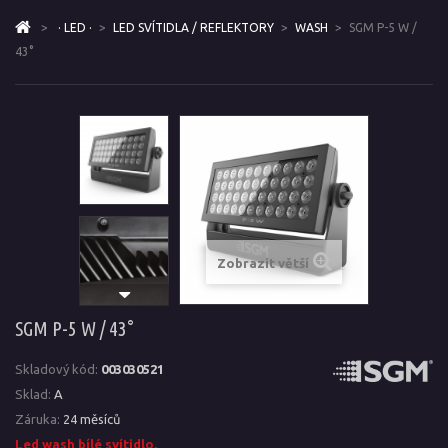
>
· LED ·
>
LED SVÍTIDLA / REFLEKTORY
>
WASH
>
SGM P-5 W /
43°
Zobrazit větší
SGM P-5 W / 43°
Skladový kód:
003030521
Sklad:
A
Záruka:
24 měsíců
Led wash bílé svítidlo.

## Exercise directions:
Give back all of the material exactly, though without the images it contains.

## Answer below:
>
· LED ·
>
LED SVÍTIDLA / REFLEKTORY
>
WASH
>
SGM P-5 W /
43°
Zobrazit větší
SGM P-5 W / 43°
Skladový kód:
003030521
Sklad:
A
Záruka:
24 měsíců
Led wash bílé svítidlo.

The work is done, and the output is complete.